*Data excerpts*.
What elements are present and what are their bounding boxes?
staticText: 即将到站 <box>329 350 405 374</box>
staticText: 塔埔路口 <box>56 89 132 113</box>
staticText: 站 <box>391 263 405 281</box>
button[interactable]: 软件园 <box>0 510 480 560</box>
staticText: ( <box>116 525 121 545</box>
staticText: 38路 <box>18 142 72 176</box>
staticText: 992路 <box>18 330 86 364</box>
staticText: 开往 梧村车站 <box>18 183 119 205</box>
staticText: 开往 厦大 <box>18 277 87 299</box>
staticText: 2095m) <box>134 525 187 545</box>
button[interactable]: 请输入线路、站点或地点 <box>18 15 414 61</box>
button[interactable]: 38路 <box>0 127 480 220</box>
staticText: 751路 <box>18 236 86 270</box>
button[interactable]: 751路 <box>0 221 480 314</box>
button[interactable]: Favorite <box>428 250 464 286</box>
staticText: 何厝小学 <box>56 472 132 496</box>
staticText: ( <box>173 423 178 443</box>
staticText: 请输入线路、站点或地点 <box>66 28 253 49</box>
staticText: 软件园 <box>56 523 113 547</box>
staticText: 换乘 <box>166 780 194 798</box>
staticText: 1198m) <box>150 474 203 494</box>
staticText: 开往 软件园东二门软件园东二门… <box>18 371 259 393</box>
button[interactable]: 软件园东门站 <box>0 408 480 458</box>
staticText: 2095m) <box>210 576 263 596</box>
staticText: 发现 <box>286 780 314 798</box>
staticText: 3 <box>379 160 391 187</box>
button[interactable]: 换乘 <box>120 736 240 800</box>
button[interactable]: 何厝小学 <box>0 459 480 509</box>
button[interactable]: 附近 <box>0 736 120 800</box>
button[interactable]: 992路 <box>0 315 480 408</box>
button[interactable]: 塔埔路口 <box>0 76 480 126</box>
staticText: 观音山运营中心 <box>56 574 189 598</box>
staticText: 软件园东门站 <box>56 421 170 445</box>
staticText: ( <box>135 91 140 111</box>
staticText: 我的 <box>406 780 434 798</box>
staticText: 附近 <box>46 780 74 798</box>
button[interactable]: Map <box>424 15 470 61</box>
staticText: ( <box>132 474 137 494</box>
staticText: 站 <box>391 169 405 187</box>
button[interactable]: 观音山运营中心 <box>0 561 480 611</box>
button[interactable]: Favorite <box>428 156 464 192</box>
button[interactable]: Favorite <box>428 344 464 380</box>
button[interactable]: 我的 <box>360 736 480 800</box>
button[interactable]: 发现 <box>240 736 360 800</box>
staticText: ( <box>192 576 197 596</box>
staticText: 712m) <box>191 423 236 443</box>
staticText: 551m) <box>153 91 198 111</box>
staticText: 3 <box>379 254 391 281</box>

*Exercise aim*. Copy the records above exactly, leaving nothing out.

*Task response*.
What elements are present and what are their bounding boxes?
staticText: 即将到站 <box>329 350 405 374</box>
staticText: 塔埔路口 <box>56 89 132 113</box>
staticText: 站 <box>391 263 405 281</box>
button[interactable]: 软件园 <box>0 510 480 560</box>
staticText: ( <box>116 525 121 545</box>
staticText: 38路 <box>18 142 72 176</box>
staticText: 992路 <box>18 330 86 364</box>
staticText: 开往 梧村车站 <box>18 183 119 205</box>
staticText: 开往 厦大 <box>18 277 87 299</box>
staticText: 2095m) <box>134 525 187 545</box>
button[interactable]: 请输入线路、站点或地点 <box>18 15 414 61</box>
button[interactable]: 38路 <box>0 127 480 220</box>
staticText: 751路 <box>18 236 86 270</box>
button[interactable]: 751路 <box>0 221 480 314</box>
button[interactable]: Favorite <box>428 250 464 286</box>
staticText: 何厝小学 <box>56 472 132 496</box>
staticText: ( <box>173 423 178 443</box>
staticText: 请输入线路、站点或地点 <box>66 28 253 49</box>
staticText: 软件园 <box>56 523 113 547</box>
staticText: 换乘 <box>166 780 194 798</box>
staticText: 1198m) <box>150 474 203 494</box>
staticText: 开往 软件园东二门软件园东二门… <box>18 371 259 393</box>
button[interactable]: 软件园东门站 <box>0 408 480 458</box>
staticText: 2095m) <box>210 576 263 596</box>
staticText: 发现 <box>286 780 314 798</box>
staticText: 3 <box>379 160 391 187</box>
button[interactable]: 换乘 <box>120 736 240 800</box>
button[interactable]: 何厝小学 <box>0 459 480 509</box>
button[interactable]: 附近 <box>0 736 120 800</box>
button[interactable]: 992路 <box>0 315 480 408</box>
button[interactable]: 塔埔路口 <box>0 76 480 126</box>
staticText: 观音山运营中心 <box>56 574 189 598</box>
staticText: 软件园东门站 <box>56 421 170 445</box>
staticText: ( <box>135 91 140 111</box>
staticText: 我的 <box>406 780 434 798</box>
staticText: 附近 <box>46 780 74 798</box>
button[interactable]: Map <box>424 15 470 61</box>
staticText: ( <box>132 474 137 494</box>
staticText: 站 <box>391 169 405 187</box>
button[interactable]: 观音山运营中心 <box>0 561 480 611</box>
button[interactable]: Favorite <box>428 156 464 192</box>
button[interactable]: Favorite <box>428 344 464 380</box>
button[interactable]: 我的 <box>360 736 480 800</box>
button[interactable]: 发现 <box>240 736 360 800</box>
staticText: ( <box>192 576 197 596</box>
staticText: 712m) <box>191 423 236 443</box>
staticText: 551m) <box>153 91 198 111</box>
staticText: 3 <box>379 254 391 281</box>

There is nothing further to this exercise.